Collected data

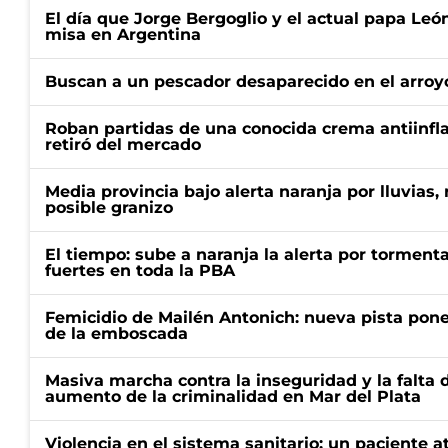
El día que Jorge Bergoglio y el actual papa Le
misa en Argentina
Buscan a un pescador desaparecido en el arroyo
Roban partidas de una conocida crema antiinfl
retiró del mercado
Media provincia bajo alerta naranja por lluvias,
posible granizo
El tiempo: sube a naranja la alerta por torment
fuertes en toda la PBA
Femicidio de Mailén Antonich: nueva pista pone 
de la emboscada
Masiva marcha contra la inseguridad y la falta 
aumento de la criminalidad en Mar del Plata
Violencia en el sistema sanitario: un paciente a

### TASK INSTRUCTIONS:
Print the entries as they stand, first line through the line holding "Femicidio de Mailén", with every picture removed.

### TASK OUTPUT:
El día que Jorge Bergoglio y el actual papa Le
misa en Argentina
Buscan a un pescador desaparecido en el arroyo
Roban partidas de una conocida crema antiinfl
retiró del mercado
Media provincia bajo alerta naranja por lluvias,
posible granizo
El tiempo: sube a naranja la alerta por torment
fuertes en toda la PBA
Femicidio de Mailén Antonich: nueva pista pone 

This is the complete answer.